L’ABC-Québec interpelle le gouvernement afin qu’il retire les clauses dérogatoires du Projet de loi 21 sur la laïcité. Voici pourquoi.

Me Audrey Boctor la présidente de la Division
Me Audrey Boctor la présidente de la Division
Le Projet de loi 21 soulève des enjeux d’une importance capitale pour la société québécoise.

La portée de l’interdiction du port des signes religieux est, à première vue, large : elle vise non seulement les personnes en position de coercition, mais également toute personne considérée comme étant en position d’autorité.

Cela inclut notamment tous les enseignants aux niveaux primaire et secondaire œuvrant dans le réseau public, de même que les directeurs d’école et les directeurs adjoints.

Dans le secteur judiciaire, le projet de loi vise notamment les juges, les procureurs incluant certains procureurs externes, les agents de la paix (policiers, gardiens de prison, agents de la faune), juges de paix, greffiers, commissaires membres de commissions d’enquête, et certains arbitres au sens du Code du travail. De plus, la clause reconnaissant des droits acquis aux employés existants ne les protègera que dans la mesure où ils demeurent dans leur poste actuel.

Un débat à avoir

Le port des signes religieux est clairement protégé par la Charte québécoise et la Charte canadienne au titre de la liberté de religion, tout comme la neutralité religieuse de l’État.

Il y a assurément un débat à avoir, ici et ailleurs, afin de savoir quelles interdictions associées au port des signes religieux pourraient se justifier au sein d’une société libre et démocratique, dans le respect des Chartes, instruments à la base de notre tissu social.

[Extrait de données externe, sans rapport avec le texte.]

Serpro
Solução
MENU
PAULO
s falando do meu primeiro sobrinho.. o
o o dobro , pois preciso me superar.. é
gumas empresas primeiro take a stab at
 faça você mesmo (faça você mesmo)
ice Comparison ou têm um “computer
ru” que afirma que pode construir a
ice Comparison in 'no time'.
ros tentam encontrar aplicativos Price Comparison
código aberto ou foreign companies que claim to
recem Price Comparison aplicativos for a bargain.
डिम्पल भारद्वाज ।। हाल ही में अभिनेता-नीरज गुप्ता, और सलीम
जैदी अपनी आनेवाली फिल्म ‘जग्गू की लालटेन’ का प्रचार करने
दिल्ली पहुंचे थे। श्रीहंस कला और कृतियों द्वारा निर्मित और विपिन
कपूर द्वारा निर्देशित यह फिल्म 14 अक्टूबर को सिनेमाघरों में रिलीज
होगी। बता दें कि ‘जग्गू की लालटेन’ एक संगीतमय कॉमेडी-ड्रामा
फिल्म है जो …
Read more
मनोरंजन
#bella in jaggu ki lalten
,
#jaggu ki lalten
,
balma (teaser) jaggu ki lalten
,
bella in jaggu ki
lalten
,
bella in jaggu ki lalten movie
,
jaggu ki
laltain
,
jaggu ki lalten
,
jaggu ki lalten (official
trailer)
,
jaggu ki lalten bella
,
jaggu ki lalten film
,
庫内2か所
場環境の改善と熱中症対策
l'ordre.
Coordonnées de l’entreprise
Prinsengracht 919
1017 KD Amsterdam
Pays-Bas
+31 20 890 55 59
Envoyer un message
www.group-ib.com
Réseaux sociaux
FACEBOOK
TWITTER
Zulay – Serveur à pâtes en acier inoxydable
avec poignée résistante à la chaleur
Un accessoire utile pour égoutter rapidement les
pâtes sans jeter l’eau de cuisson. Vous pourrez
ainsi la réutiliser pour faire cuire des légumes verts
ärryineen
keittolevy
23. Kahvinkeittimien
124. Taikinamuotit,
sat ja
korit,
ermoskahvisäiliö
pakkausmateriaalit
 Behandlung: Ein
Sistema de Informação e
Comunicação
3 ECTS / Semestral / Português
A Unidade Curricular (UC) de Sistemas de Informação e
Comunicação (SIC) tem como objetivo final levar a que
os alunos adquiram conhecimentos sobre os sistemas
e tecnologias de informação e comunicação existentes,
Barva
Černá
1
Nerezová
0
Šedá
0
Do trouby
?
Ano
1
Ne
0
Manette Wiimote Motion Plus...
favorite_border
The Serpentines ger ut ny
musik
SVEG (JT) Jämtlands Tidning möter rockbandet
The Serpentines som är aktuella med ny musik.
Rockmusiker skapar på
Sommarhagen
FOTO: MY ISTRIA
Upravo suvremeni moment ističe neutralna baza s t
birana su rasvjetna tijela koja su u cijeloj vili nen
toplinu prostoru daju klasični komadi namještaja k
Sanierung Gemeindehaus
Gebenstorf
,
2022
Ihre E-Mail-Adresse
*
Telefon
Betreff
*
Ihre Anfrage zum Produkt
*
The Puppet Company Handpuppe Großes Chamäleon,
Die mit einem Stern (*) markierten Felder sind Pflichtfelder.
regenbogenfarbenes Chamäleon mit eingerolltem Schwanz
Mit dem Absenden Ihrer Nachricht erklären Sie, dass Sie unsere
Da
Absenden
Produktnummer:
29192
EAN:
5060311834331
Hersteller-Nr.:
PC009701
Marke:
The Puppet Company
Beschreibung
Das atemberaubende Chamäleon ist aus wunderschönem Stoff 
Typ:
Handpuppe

Dans une démocratie constitutionnelle comme la nôtre, c’est aux tribunaux que revient la responsabilité de déterminer si une loi viole les droits et libertés protégés par les Chartes, et si une éventuelle violation se justifie au sein d’une société libre et démocratique suivant des critères établis, soit que la loi répond à un objectif urgent et réel et qu’il s’agit d’une mesure proportionnelle.

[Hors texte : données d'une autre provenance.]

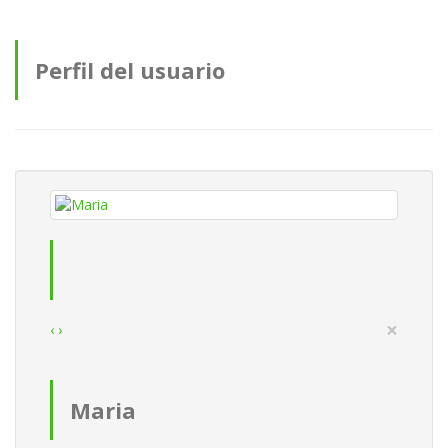
Perfil del usuario
×
‹
›
Maria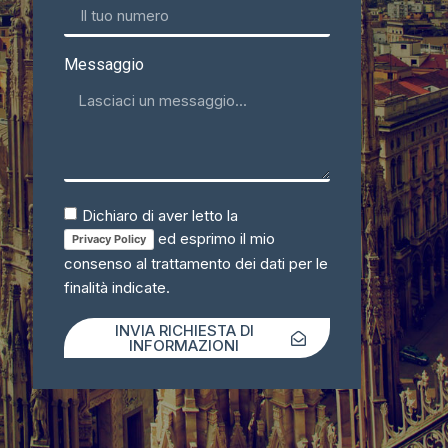
Messaggio
Dichiaro di aver letto la
ed esprimo il mio
Privacy Policy
consenso al trattamento dei dati per le
finalità indicate.
INVIA RICHIESTA DI
INFORMAZIONI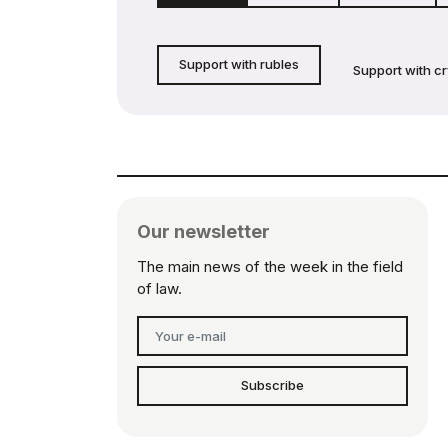
Support with rubles
Support with c
Our newsletter
The main news of the week in the field
of law.
Subscribe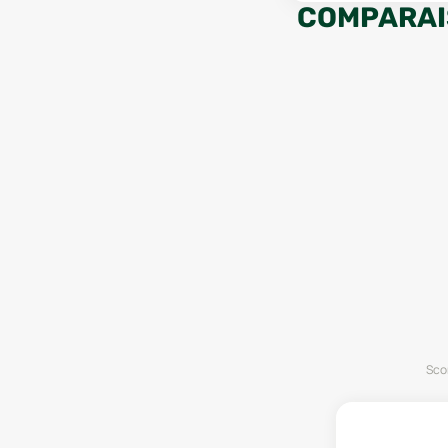
COMPARAI
Scor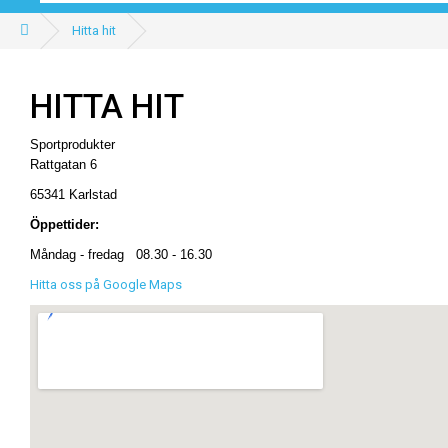
Hitta hit
HITTA HIT
Sportprodukter
Rattgatan 6
65341 Karlstad
Öppettider:
Måndag - fredag
08.30 - 16.30
Hitta oss på Google Maps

En théorie, en vertu des Chartes, le législateur peut avoir recours à une clause dérogatoire dans certaines circonstances. Une telle dérogation est de par sa nature exceptionnelle. C’est d’ailleurs pour cette raison que la Charte canadienne oblige le législateur à renouveler la clause dérogatoire à chaque cinq ans afin de laisser à la population l’occasion d’exprimer son accord ou non avec l’étendue de la dérogation à nos valeurs fondamentales.

L’équilibre des Chartes en péril

Dans le contexte actuel, l’équilibre à la base de nos Chartes est mis en péril. Le gouvernement soutient avoir la conviction que le projet de loi est modéré et respecte les Chartes, mais qu’il invoque les clauses dérogatoires « pour éviter de longues batailles juridiques ». Ce faisant, le gouvernement prive la population de l’information nécessaire afin de prendre une décision éclairée sur la question précise de l’étendue de la dérogation à nos valeurs fondamentales.

De plus, cette position a comme conséquence de remettre en question l’utilité d’un débat sur ces questions fondamentales devant les tribunaux, ou même, sa légitimité. Une telle position va directement à l’encontre du rôle essentiel que nos tribunaux jouent dans une démocratie constitutionnelle, notamment celui de statuer sur la constitutionnalité des lois après avoir eu l’occasion d’entendre toutes les parties intéressées sur la question à l’issue d’un débat complet.

Le recours aux clauses dérogatoires afin « d’éviter » ce débat a donc pour effet de miner le respect envers nos tribunaux lorsqu’ils exercent leurs fonctions et assument ce rôle fondamental dans notre société. Que les juges ne soient pas élus n’affecte en rien leur légitimité; en effet, c’est en raison de leur indépendance et de leur impartialité que notre société leur a octroyé le rôle primordial de protéger nos droits fondamentaux.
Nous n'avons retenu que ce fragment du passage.